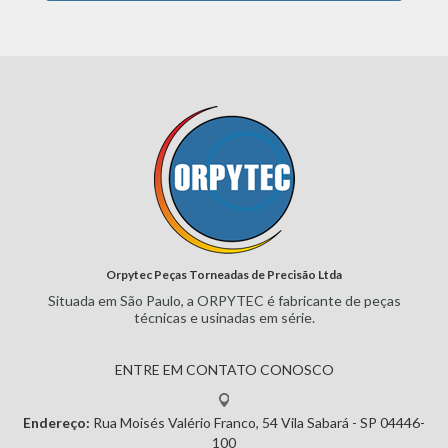
Orpytec Peças Torneadas de Precisão Ltda
Situada em São Paulo, a ORPYTEC
é fabricante de peças
técnicas e
usinadas em série.
ENTRE EM CONTATO CONOSCO
Endereço:
Rua Moisés Valério Franco, 54
Vila Sabará - SP
04446-
100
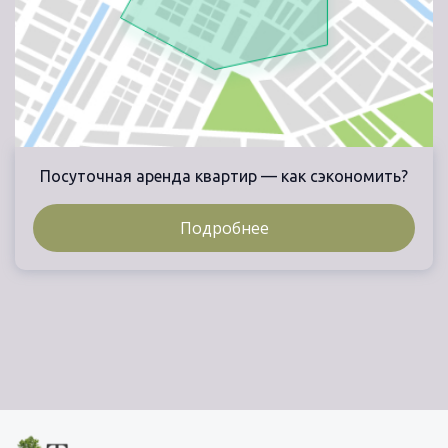
Посуточная аренда квартир — как сэкономить?
Подробнее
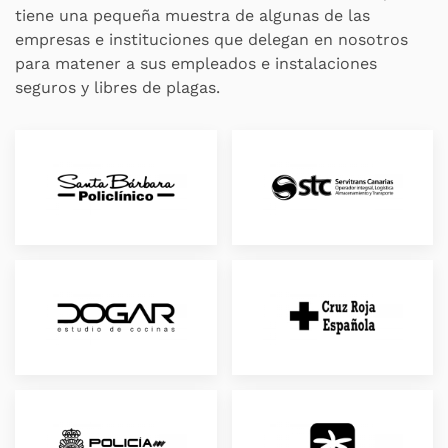
tiene una pequeña muestra de algunas de las
empresas e instituciones que delegan en nosotros
para matener a sus empleados e instalaciones
seguros y libres de plagas.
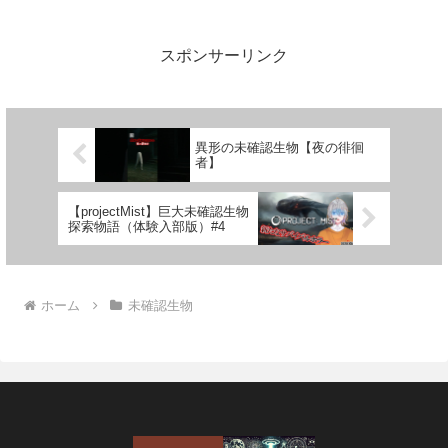
スポンサーリンク
異形の未確認生物【夜の徘徊
者】
【projectMist】巨大未確認生物
探索物語（体験入部版）#4
ホーム
未確認生物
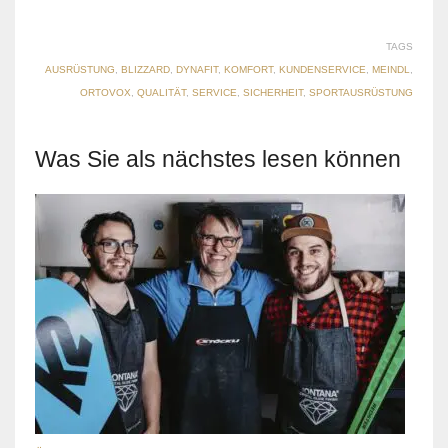
TAGS
AUSRÜSTUNG
,
BLIZZARD
,
DYNAFIT
,
KOMFORT
,
KUNDENSERVICE
,
MEINDL
,
ORTOVOX
,
QUALITÄT
,
SERVICE
,
SICHERHEIT
,
SPORTAUSRÜSTUNG
Was Sie als nächstes lesen können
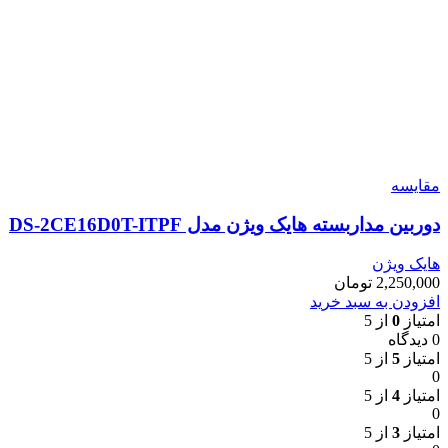
مقایسه
دوربین مداربسته هایک ویژن مدل DS-2CE16D0T-ITPF
هایک ویژن
2,250,000
تومان
افزودن به سبد خرید
امتیاز
0
از 5
0 دیدگاه
امتیاز
5
از 5
0
امتیاز
4
از 5
0
امتیاز
3
از 5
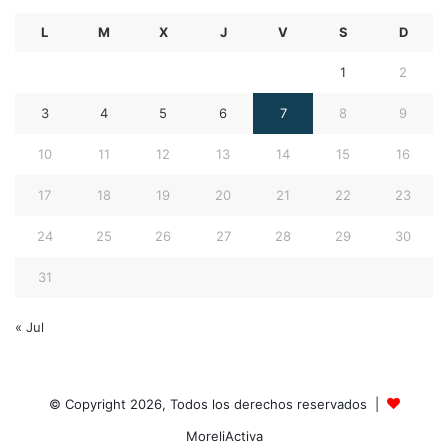
L
M
X
J
V
S
D
1
2
3
4
5
6
7
8
9
10
11
12
13
14
15
16
17
18
19
20
21
22
23
24
25
26
27
28
29
30
31
« Jul
© Copyright 2026, Todos los derechos reservados |
MoreliActiva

Problem requirements => Above are the records; copy each line from them that includes the string "ویژن".

Solution for this exercise =>
دوربین مداربسته هایک ویژن مدل DS-2CE16D0T-ITPF
هایک ویژن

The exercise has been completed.